How FinNova Rebuilt Its Core Banking Platform and Cut Processing Time by 73%
FinNova, a mid-sized digital bank serving 2.4 million customers across Southeast Asia, faced a critical juncture: a monolithic banking core built on aging infrastructure was choking on transaction volumes, costing millions in downtime, and blocking the product velocity the market demanded. This case study details how FinNova's engineering team — partnered with Webskyne's architecture consultants — undertook a full platform rebuild over 18 months, migrating 1.8 years of transaction history, achieving 99.997% uptime in production, and delivering a 73% reduction in average transaction processing time. The project reshaped FinNova's technical foundation, unlocked a 4× faster feature release cadence, and positioned the bank to launch six new products in the 12 months following go-live.
Case StudyDigital TransformationMicroservicesBanking TechnologyFinTechDomain-Driven DesignCloud ArchitectureEvent SourcingPlatform Engineering
## Overview
FinNova is a digital-first bank headquartered in Singapore, serving over 2.4 million retail and SME customers across Singapore, Malaysia, Thailand, and Indonesia. Founded in 2015 as a neo-bank, FinNova grew rapidly by offering fee-free international transfers, competitive FX rates, and a mobile-first savings experience. By early 2023, however, that growth had outpaced the platform's architectural capacity.
The bank's core banking engine — a Java-based monolith running on bare-metal servers in a co-location facility — was showing clear signs of strain. Average transaction processing times had climbed from 280ms in 2021 to over 1,100ms by Q1 2023. System availability sat at 96.3% against an SLA target of 99.95%. Three minor outages in February and March 2023 alone cost an estimated $1.2 million in failed transactions, regulatory penalties, and customer churn.

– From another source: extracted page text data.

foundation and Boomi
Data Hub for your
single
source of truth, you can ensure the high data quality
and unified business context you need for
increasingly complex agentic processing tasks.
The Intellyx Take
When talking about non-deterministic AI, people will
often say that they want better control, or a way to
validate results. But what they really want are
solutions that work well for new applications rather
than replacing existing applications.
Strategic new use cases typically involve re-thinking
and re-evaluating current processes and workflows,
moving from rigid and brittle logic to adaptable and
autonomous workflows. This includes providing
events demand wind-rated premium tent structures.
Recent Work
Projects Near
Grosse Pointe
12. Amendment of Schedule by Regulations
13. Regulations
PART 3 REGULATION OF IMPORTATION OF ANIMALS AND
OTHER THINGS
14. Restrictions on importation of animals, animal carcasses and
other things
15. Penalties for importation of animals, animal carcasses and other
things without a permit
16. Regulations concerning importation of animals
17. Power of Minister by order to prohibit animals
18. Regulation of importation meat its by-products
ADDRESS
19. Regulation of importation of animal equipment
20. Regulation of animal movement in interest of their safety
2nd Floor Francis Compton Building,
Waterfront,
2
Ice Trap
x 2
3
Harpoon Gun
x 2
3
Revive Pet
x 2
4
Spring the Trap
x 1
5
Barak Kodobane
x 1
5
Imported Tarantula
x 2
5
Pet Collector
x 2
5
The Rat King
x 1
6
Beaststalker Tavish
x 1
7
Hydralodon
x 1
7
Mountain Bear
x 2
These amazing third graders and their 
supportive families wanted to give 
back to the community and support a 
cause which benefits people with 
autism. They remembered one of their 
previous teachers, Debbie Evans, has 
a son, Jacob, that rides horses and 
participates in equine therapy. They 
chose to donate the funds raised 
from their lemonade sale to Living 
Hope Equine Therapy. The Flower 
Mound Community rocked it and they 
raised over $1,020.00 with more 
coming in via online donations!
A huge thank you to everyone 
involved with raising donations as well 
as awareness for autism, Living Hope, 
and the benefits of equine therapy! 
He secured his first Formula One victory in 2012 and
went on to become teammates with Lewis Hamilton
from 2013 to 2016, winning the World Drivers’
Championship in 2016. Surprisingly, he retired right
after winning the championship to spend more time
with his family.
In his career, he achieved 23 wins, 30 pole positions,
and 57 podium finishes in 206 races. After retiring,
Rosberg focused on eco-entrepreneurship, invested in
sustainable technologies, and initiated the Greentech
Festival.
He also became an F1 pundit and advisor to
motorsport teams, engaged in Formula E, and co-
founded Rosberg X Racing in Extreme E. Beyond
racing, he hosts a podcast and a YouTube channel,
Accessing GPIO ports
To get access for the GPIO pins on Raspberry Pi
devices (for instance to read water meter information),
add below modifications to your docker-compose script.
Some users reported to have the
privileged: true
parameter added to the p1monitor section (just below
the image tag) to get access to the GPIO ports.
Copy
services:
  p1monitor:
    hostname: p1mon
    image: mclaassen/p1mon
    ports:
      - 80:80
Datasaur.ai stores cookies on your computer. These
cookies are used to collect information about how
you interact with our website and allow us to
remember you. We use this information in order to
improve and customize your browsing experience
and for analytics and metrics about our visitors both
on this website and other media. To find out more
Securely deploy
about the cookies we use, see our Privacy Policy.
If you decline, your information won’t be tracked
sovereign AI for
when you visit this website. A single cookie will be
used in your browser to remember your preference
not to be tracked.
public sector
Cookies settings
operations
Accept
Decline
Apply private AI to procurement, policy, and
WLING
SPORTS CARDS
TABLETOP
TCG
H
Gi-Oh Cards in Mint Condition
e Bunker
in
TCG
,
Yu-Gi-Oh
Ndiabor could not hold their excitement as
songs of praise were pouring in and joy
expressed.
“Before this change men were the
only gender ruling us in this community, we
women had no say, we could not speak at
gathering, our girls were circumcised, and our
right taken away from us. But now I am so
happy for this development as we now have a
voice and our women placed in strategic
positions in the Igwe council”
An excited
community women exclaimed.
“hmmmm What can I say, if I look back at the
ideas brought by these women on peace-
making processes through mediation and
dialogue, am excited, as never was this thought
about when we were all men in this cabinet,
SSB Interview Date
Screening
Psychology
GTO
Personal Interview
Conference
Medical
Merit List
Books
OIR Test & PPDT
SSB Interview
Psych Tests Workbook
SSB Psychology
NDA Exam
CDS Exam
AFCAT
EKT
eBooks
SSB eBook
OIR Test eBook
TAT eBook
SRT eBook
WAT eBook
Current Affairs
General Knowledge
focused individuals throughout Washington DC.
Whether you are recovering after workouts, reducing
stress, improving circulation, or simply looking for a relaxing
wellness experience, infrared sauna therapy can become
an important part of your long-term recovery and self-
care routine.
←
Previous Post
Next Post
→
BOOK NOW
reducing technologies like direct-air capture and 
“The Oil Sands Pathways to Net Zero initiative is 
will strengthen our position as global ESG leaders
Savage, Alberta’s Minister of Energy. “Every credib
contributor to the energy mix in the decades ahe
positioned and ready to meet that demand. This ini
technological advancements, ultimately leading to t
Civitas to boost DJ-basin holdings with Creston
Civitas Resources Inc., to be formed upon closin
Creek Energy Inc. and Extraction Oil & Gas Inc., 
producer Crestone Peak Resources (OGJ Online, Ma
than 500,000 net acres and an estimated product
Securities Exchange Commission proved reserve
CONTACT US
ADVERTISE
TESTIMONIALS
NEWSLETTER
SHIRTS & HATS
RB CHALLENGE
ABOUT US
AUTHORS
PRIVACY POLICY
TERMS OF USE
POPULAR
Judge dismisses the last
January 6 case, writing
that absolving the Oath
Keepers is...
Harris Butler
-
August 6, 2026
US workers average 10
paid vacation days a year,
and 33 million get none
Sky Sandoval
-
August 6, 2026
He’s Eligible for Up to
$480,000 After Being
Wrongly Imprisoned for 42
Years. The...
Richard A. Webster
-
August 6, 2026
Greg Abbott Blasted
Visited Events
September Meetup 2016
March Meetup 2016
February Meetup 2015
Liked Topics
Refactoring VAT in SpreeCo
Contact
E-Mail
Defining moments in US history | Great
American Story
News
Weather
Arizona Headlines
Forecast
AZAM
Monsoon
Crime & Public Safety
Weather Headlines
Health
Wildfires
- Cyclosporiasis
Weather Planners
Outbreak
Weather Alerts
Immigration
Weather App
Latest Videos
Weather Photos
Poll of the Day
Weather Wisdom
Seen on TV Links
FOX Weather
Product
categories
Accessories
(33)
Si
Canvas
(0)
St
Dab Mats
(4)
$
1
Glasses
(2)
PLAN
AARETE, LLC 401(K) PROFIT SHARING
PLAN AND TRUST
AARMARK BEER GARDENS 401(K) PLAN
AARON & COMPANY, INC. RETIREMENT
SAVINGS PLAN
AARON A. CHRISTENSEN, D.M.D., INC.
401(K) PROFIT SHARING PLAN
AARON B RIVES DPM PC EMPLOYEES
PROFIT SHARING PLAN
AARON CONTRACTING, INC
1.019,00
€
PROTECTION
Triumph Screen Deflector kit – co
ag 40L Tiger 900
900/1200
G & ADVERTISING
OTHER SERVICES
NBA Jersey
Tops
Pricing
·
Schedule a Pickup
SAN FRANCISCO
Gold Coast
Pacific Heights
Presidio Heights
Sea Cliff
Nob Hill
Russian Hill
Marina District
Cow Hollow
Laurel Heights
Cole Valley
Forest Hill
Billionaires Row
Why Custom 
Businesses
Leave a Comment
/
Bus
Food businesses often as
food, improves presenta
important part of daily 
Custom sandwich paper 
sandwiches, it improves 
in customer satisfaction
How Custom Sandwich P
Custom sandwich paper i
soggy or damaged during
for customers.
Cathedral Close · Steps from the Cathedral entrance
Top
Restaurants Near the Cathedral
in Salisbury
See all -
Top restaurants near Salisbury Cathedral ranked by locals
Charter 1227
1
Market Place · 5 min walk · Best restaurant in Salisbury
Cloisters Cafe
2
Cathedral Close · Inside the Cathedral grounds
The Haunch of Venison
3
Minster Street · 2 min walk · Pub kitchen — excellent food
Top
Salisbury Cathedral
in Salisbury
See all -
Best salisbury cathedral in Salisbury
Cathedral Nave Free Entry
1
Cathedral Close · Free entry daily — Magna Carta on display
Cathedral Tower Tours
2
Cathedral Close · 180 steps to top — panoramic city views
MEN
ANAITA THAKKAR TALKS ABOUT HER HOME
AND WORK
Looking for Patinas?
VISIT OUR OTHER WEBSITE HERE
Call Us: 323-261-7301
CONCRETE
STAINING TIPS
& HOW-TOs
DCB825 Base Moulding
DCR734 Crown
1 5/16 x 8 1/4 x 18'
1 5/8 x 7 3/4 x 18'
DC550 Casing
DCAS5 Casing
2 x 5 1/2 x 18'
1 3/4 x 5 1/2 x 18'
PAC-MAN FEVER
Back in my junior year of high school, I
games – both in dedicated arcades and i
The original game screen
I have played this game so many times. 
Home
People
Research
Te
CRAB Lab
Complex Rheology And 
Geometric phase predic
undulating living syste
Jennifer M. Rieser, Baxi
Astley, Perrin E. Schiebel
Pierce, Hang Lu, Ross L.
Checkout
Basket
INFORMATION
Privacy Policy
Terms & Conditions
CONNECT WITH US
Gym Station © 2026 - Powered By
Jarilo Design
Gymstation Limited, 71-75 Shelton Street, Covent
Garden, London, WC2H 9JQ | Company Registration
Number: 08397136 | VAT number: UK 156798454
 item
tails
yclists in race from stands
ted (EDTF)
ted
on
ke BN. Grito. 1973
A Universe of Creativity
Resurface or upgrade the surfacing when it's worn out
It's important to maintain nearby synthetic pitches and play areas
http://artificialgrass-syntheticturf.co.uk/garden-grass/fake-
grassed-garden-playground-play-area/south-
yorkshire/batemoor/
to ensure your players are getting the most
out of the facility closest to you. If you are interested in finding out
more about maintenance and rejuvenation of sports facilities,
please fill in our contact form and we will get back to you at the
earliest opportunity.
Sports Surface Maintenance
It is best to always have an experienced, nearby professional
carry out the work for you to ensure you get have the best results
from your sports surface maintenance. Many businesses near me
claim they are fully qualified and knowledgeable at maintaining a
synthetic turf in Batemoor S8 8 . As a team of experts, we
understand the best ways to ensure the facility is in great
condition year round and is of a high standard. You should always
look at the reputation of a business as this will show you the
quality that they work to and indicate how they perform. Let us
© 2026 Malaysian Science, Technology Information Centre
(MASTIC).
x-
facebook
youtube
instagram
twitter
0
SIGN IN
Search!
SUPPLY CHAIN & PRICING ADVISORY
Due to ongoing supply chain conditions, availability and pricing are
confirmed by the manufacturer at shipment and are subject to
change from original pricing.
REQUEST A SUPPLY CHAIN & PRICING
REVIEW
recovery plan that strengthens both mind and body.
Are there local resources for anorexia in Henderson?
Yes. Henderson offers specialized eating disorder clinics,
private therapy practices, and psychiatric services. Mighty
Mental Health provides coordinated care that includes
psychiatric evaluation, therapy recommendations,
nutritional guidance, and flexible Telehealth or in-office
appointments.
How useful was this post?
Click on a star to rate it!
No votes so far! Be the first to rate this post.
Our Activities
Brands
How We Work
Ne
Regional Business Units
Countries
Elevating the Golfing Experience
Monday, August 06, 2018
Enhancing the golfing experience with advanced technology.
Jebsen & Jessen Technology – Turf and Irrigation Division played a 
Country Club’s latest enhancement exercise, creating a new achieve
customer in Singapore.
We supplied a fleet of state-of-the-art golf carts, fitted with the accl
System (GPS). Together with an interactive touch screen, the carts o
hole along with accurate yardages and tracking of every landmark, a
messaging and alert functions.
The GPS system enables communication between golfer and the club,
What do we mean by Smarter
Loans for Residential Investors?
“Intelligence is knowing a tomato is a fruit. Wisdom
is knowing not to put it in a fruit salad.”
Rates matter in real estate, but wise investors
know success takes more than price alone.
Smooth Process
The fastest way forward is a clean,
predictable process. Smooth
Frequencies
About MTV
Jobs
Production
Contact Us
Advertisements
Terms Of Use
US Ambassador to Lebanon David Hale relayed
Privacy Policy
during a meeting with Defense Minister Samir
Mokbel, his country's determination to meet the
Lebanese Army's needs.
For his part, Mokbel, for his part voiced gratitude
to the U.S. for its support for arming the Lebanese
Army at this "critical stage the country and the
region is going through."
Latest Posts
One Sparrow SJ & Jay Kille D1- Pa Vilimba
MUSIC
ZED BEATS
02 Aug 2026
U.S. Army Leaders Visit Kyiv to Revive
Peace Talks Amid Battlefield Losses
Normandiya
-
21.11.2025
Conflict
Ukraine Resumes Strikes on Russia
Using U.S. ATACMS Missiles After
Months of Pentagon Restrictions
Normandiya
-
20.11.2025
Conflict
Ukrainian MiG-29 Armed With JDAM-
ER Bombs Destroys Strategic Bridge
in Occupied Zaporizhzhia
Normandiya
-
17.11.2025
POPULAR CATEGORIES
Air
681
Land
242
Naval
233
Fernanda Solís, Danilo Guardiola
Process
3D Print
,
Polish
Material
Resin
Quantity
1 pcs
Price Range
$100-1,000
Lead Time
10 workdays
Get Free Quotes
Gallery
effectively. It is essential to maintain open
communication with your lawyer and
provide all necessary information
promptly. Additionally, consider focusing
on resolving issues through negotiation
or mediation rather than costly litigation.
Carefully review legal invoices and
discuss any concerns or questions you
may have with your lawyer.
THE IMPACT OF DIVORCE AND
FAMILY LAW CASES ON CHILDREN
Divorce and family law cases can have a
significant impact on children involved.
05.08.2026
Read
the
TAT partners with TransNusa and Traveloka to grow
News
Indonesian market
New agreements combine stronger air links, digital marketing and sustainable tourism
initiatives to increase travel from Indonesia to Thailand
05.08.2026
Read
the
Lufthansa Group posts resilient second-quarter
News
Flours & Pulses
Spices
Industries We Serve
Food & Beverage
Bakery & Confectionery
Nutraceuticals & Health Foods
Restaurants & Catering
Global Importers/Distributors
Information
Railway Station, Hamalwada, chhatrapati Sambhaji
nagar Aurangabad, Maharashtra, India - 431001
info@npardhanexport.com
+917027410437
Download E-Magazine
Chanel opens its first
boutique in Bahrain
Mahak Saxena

Beyond availability, the monolith was a product velocity bottleneck. Any new feature — even a simple beneficiary lookup optimization — required a full regression cycle averaging 11 days, branching from a single shared codebase that 14 teams were committing to concurrently. The bank had a roadmap of 22 new product initiatives planned for 2023–2024; at existing release cadences, fewer than 6 would make it to production.
Webskyne's architecture team was engaged in April 2023 for a six-week discovery phase, followed by an 18-month implementation partnership.
## The Challenge
The core problem was architectural debt compounded by organizational friction. Specifically:
**Monolithic coupling.** The banking engine was a single 4.2-million-line Java codebase. Core ledger logic, transaction routing, fraud detection, notification dispatch, and API gateway concerns were all entangled at the class level. A bug in the SWIFT message parser could cascade into missed payment confirmations. Deployments required coordinated freezes across eight teams.
**Scaling inefficiency.** The monolith ran on six vertically scaled physical servers, each provisioned for peak load (2× actual average utilization). Horizontal scaling was technically possible but required custom load balancer reconfiguration and was never exercised in production. During the ASEAN payment surge around national holidays, the system routinely fell behind queue depth, causing batch jobs to slide into the next business day.
**Data siloing.** Customer accounts, transaction records, and compliance logs lived in a single PostgreSQL instance that had grown to 14TB without partitioning. Reporting queries — often run ad hoc by risk and compliance teams — consumed shared connection pool capacity, starving real-time transaction flows during business hours.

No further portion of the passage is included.